- Kheyrabad-e Pain Location within Iran
- Country: Iran
- Province: Lorestan
- County: Chegeni
- District: Central
- Rural District: Teshkan

Population (2016)
- • Total: 114
- Time zone: UTC+3:30 (IRST)

= Kheyrabad-e Pain, Lorestan =

Village in Lorestan province, Iran

Kheyrabad-e Pain (خير آباد پايين) (Note: Also romanized as Kheyrābād-e Pā’īn; formerly known as Kheyrabad-e Sofla (خيرآباد سفلي), also romanized as Kheyrābād-e Soflá; also known as Nāzbānū (نازبانو)) is a village in Teshkan Rural District of the Central District (Note: Formerly Chegeni District) in Chegeni County, (Note: Formerly Dowreh County) Lorestan province, Iran.

==Demographics==
===Population===
At the time of the 2006 National Census, the village's population, as Kheyrabad-e Sofla, was 129 in 27 households, when it was in the former Dowreh-ye Chegeni District of Khorramabad County.
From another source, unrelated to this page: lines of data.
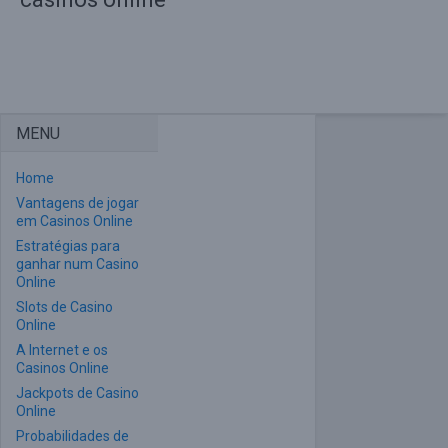
MENU
Home
Vantagens de jogar
em Casinos Online
Estratégias para
ganhar num Casino
Online
Slots de Casino
Online
A Internet e os
Casinos Online
Jackpots de Casino
Online
Probabilidades de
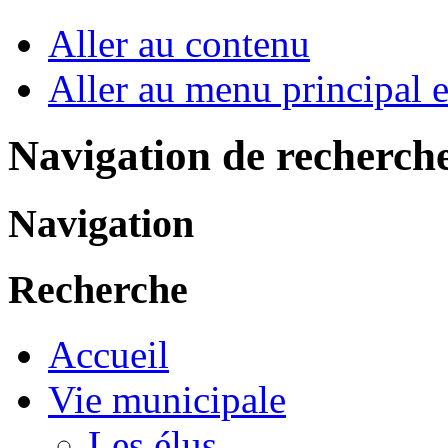
Aller au contenu
Aller au menu principal et
Navigation de recherch
Navigation
Recherche
Accueil
Vie municipale
Les élus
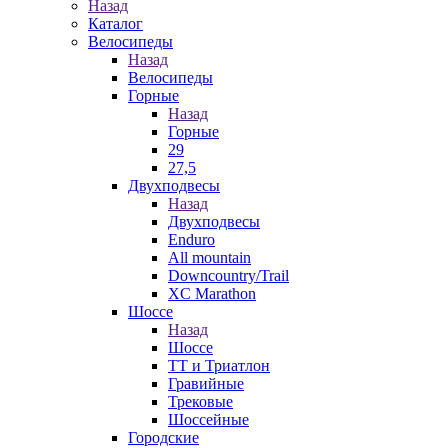
Назад
Каталог
Велосипеды
Назад
Велосипеды
Горные
Назад
Горные
29
27,5
Двухподвесы
Назад
Двухподвесы
Enduro
All mountain
Downcountry/Trail
XC Marathon
Шоссе
Назад
Шоссе
ТТ и Триатлон
Гравийные
Трековые
Шоссейные
Городские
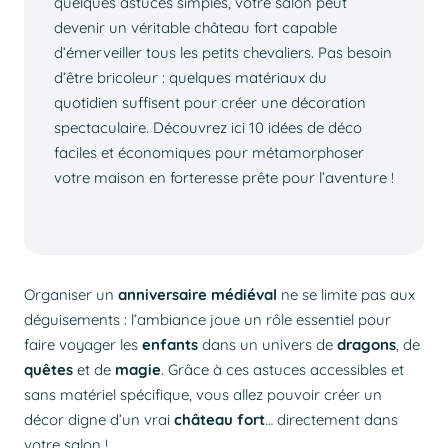
quelques astuces simples, votre salon peut
devenir un véritable château fort capable
d’émerveiller tous les petits chevaliers. Pas besoin
d’être bricoleur : quelques matériaux du
quotidien suffisent pour créer une décoration
spectaculaire. Découvrez ici 10 idées de déco
faciles et économiques pour métamorphoser
votre maison en forteresse prête pour l’aventure !
Organiser un
anniversaire médiéval
ne se limite pas aux
déguisements : l’ambiance joue un rôle essentiel pour
faire voyager les
enfants
dans un univers de
dragons
, de
quêtes
et de
magie
. Grâce à ces astuces accessibles et
sans matériel spécifique, vous allez pouvoir créer un
décor digne d’un vrai
château fort
… directement dans
votre salon !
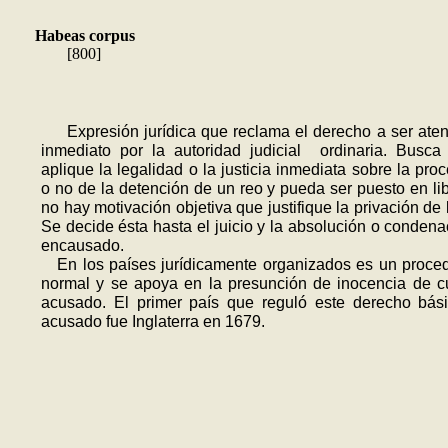
Habeas corpus
[800]
Expresión jurídica que reclama el derecho a ser ate
inmediato por la autoridad judicial ordinaria. Busc
aplique la legali­dad o la justicia inmediata sobre la pro
o no de la detención de un reo y pue­da ser puesto en lib
no hay moti­vación objetiva que justifique la privación de 
Se decide ésta hasta el juicio y la absolución o condena
encausado.
En los países jurídicamente organiza­dos es un proced
normal y se apoya en la presun­ción de inocencia de c
acusado. El primer país que reguló este derecho bás
acusado fue Inglaterra en 1679.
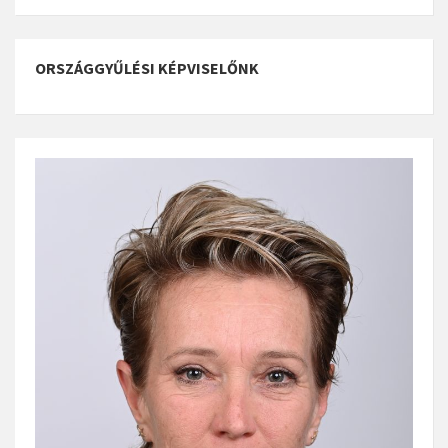
ORSZÁGGYŰLÉSI KÉPVISELŐNK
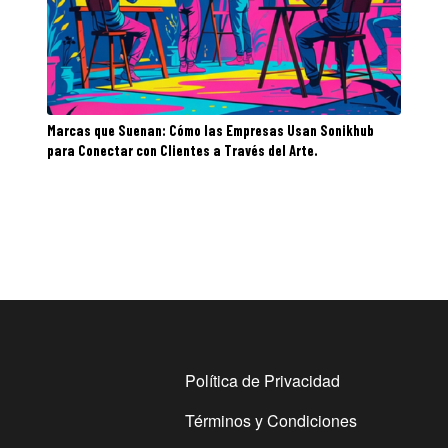
Marcas que Suenan: Cómo las Empresas Usan Sonikhub
para Conectar con Clientes a Través del Arte.
Política de Privacidad
Términos y Condiciones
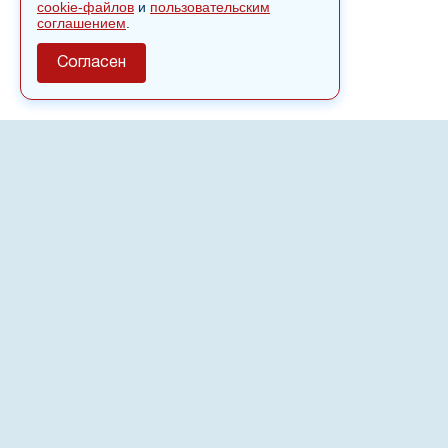
cookie-файлов
и
пользовательским
соглашением
.
Согласен
О сайте
Полное или частичное использовании материалов сайта
nvspost.ru возможно только после письменного
разрешения
18+
Настоящий ресурс может содержать материалы
.
Сетевое издание «Нвспост» зарегистрировано в
Федеральной службе по надзору в сфере связи,
информационных технологий и массовых коммуникаций
(Роскомнадзор) 02.09.2022.
Регистрационный номер СМИ ЭЛ № ФС 77 - 83823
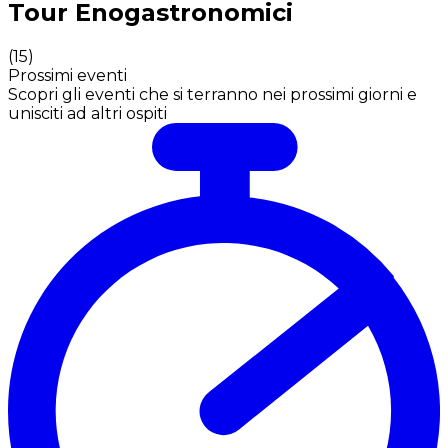
Tour Enogastronomici
(
15
)
Prossimi eventi
Scopri gli eventi che si terranno nei prossimi giorni e
unisciti ad altri ospiti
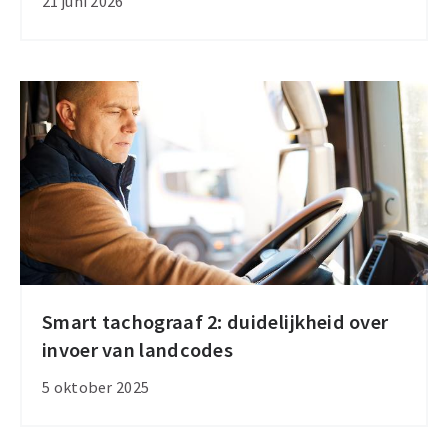
21 juni 2026
vanaf
1
juli
2026
bij
internationaal
vervoer
Smart tachograaf 2: duidelijkheid over
Smart
invoer van landcodes
tachograaf
2:
5 oktober 2025
duidelijkheid
over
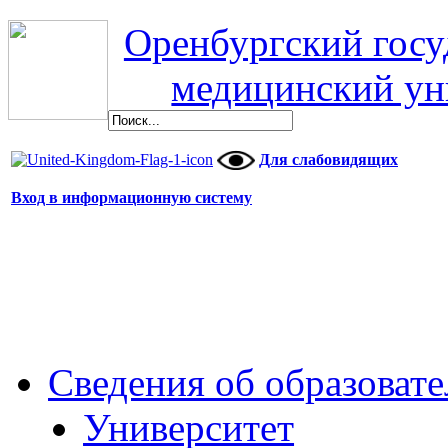
Оренбургский гос
медицинский ун
Для слабовидящих
Вход в информационную систему
Сведения об образоват
Университет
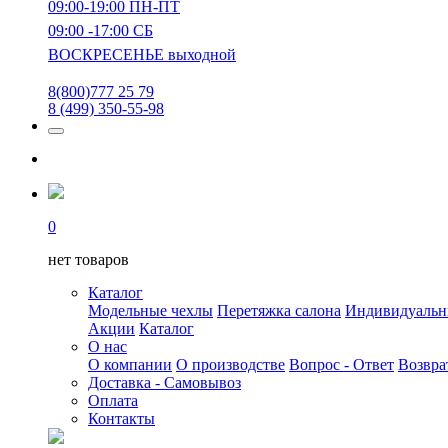
09:00-19:00 ПН-ПТ
09:00 -17:00 СБ
ВОСКРЕСЕНЬЕ выходной
8(800)777 25 79
8 (499) 350-55-98
0
нет товаров
Каталог
Модельные чехлы
Перетяжка салона
Индивидуаль
Акции
Каталог
О нас
О компании
О производстве
Вопрос - Ответ
Возвра
Доставка - Самовывоз
Оплата
Контакты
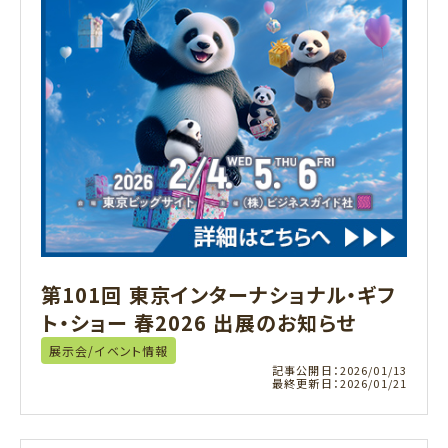
第101回 東京インターナショナル・ギフ
ト・ショー 春2026 出展のお知らせ
展示会/イベント情報
記事公開日：
2026/01/13
最終更新日：
2026/01/21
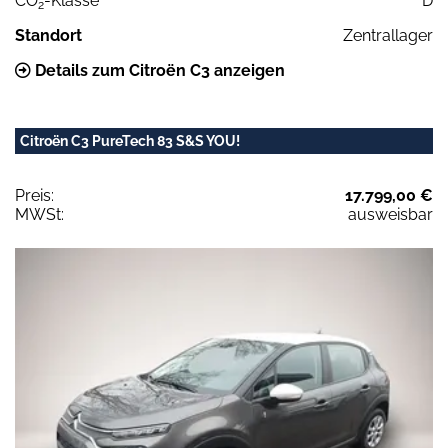
CO
-Klasse
D
2
Standort
Zentrallager
Details zum Citroën C3 anzeigen
Citroën C3 PureTech 83 S&S YOU!
Preis:
17.799,00 €
MWSt:
ausweisbar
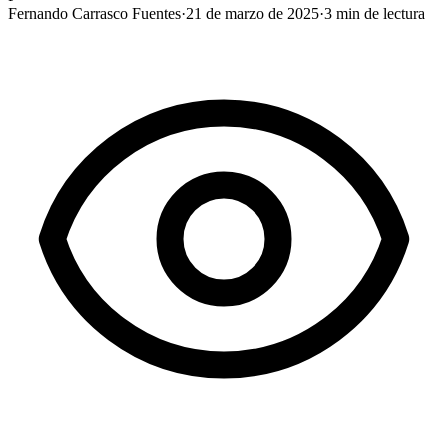
Fernando Carrasco Fuentes
·
21 de marzo de 2025
·
3
min de lectura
The following census in 2011 counted 127 people in 31 households, by which time the district had been separated from the county in the establishment of Dowreh County. (Note: Renamed Chegeni County) The rural district was transferred to the new Chegeni District, (Note: Renamed the Central District) and the village was listed as Kheyrabad-e Pain. The 2016 census measured the population of the village as 114 people in 31 households.